Лиля понизила голос:
— Римма, знаешь, я хочу, чтобы он подумал, что он первый.
— Подумаешь! Многие девчонки разыгрывают невинность. Притворись, что тебе больно, делай вид, что стесняешься и даже удивляешься. Это срабатывает, я не раз это проделывала.
— Ох, Римка!
Влатко с радостью принял робкое предложение Лили:
— Хочешь покататься на пароходе? Я сделаю перерыв в занятиях.
Он купил билеты в каюту первого класса. Дома Лиля сказала, что к следующему экзамену будет два дня готовиться у Риммы, взяла с собой учебник. Мария с удивлением заметила, что она надела лучший костюм и взяла еще платье, кофту, берет и плащ. Лиля объяснила:
— На их новую квартиру к Римминому мужу-поэту вечером придут гости. Может, мы пойдем в ресторан.

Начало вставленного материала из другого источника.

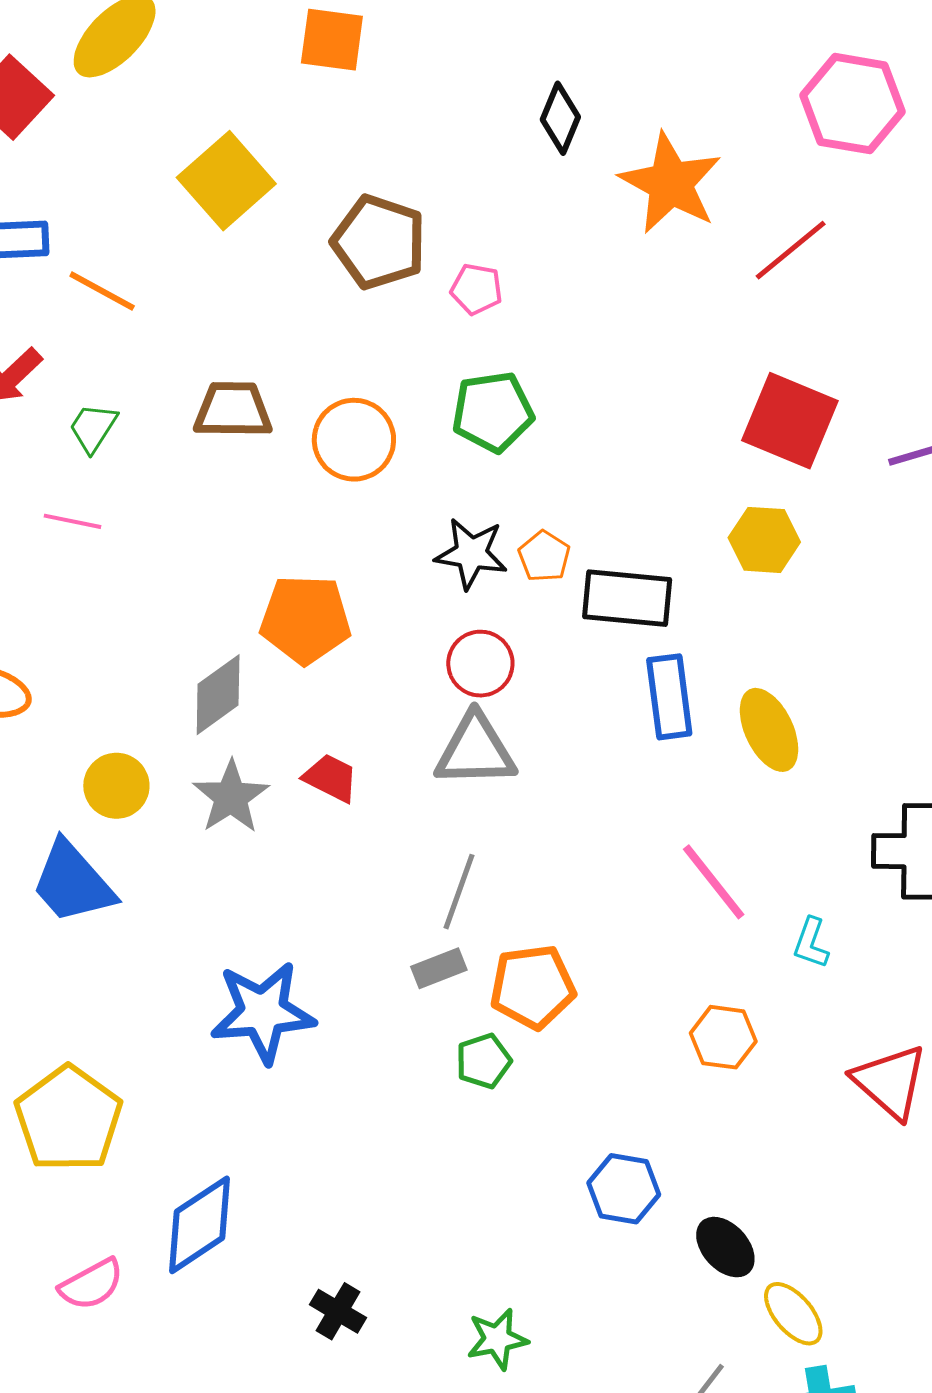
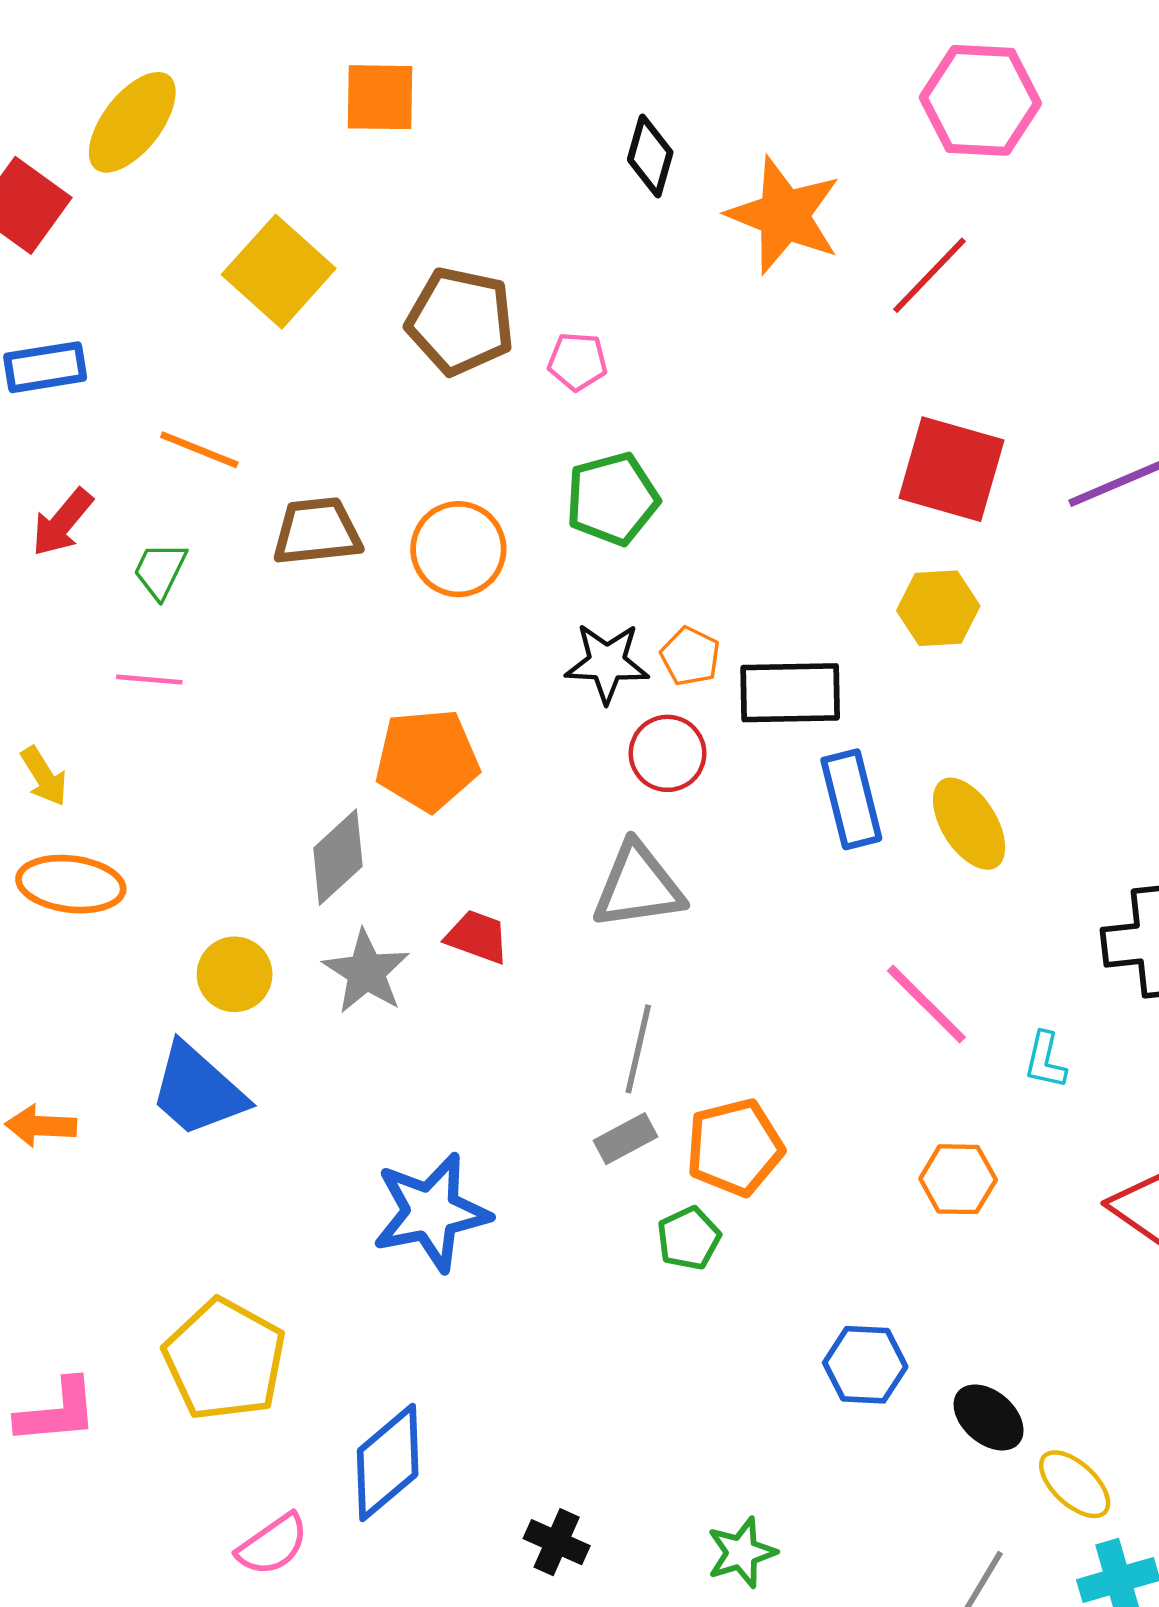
orange line: (102, 291) -> (199, 450), moved
red circle: (480, 664) -> (667, 753), moved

Пока пароход отчаливал от Речного вокзала, пассажиры стояли не палубе. Почти все были парами — молодыми и не очень. Как только вышли на середину реки, всех как смыло — разбрелись по каютам.
Впервые они остались одни. Лиля была смущена, она пыталась играть невинность, но ей не терпелось отдаться ему со всей страстью. Влатко смотрел ей в глаза и осторожно раздевал, зарылся лицом в ее груди, шептал нежные слова. Он такой крупный, такой сильный, но очень нежный. Лиля закрыла глаза, застонала и почувствовала его осторожное проникновение. Она хотела сказать, что ей больно, но вместо этого вырвался стон томной страсти:
— Влатко, Влатко мой!.. Как мне сладко с тобой, как хорошо!..
Двое суток они почти не выходили из каюты, только быстро ходили в ресторан перекусить чего-нибудь и снова в нетерпении возвращались в постель.